Durante o verão ir à praia da Fonte da Telha tornou-se numa verdadeira prova de paciência. Além das filas de trânsito, o estacionamento faz-se de forma desordenada.
Com estas novas medidas anunciadas, defendeu Sara Coelho, o local "ficará com melhor ambiente".
"Eu acho que é isso que falta à Fonte da Telha. Estamos aqui ansiosos para que isso aconteça, porque acredito que vai trazer mais pessoas, mais calmas, mais felizes. As pessoas vão ter mais soluções para vir à praia sem o desafio do estacionamento", frisou.
"É muito importante para a Fonte da Telha, sem dúvida, mas, na minha opinião, essa situação que tem de ser feita não pode ser este ano, mas sim no início do próximo ano", referiu, por seu turno, Paulo Barata, explicando que as pessoas precisam de se habituar a essa mudança.
Segundo a Câmara Municipal de Almada, as obras já começaram, com a limpeza e a regularização dos terrenos que serão afetos aos parques de estacionamento alternativos. Os trabalhos deverão avançar nos próximos meses, "com flexibilidade para se adaptarem às necessidades que forem sendo sentidas no terreno", e em 2027 o projeto deverá ser afinado e ganhar mais robustez.
O Areias da Telha e o Kailua são dois dos muitos concessionários da Fonte da Telha que sentiram o impacto das tempestades que assolaram Portugal durante o inverno e afetaram a orla costeira portuguesa.
Aqui, o mar cavou o areal e formou paredões de areia, o que obrigou os concessionários a contratar empresas com máquinas que pudessem ajudar a reposicionar as areias de forma a tornar acessível o acesso à praia.
"Realmente ficámos com uma altura de três metros, que não tínhamos antes. A nossa praia sempre foi assim a descair, mas não com essa diferença de altura e tivemos que nos adaptar. Efetivamente tivemos que fazer investimento privado e contratar máquinas para podermos alisar de alguma forma o areal", disse Sara Coelho, adiantando que a própria natureza também fez o seu trabalho, com o mar a trazer alguma areia, a reequilibrar a praia.
Paulo Barata também indicou que este ano o inverno foi muito rigoroso para os concessionários destes espaços. No seu caso, além de o mar ter levado o apoio de praia, não permitindo trabalhar durante esse período e já numa altura pré-época balnear (abril e maio), criou "um paredão" de três metros que impedia o acesso ao mar.
"Este ano foi tudo contra e a parte do areal foi tudo suportado por nós", contou o empresário, proprietário deste espaço há 11 anos, manifestando tristeza por sentir que a Fonte da Telha tem sido pouco acarinhada pelas entidades públicas, relegada para segundo plano.

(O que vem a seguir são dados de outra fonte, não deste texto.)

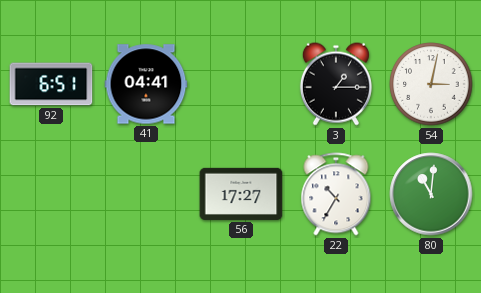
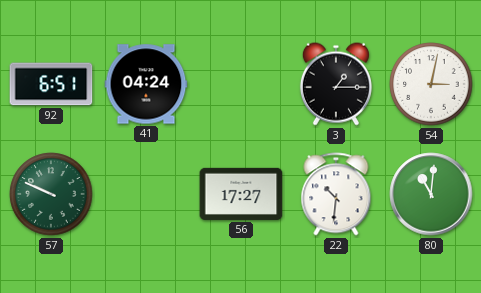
41: 04:41 -> 04:24
57: none -> 9:49
22: 10:35 -> 10:31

Também Sara Coelho considera que "falta mão pública" para organizar e oferecer mais qualidade aos milhares de pessoas que usufruem da Fonte da Telha, apontando a necessidade, por exemplo, de existirem casas de banho, assim como mais cuidado na gestão do lixo.
Para a proprietária do Kailua, a manutenção que é feita não acompanha a quantidade de pessoas que vem e que usa uma praia que é cada vez mais procurada por portugueses e estrangeiros.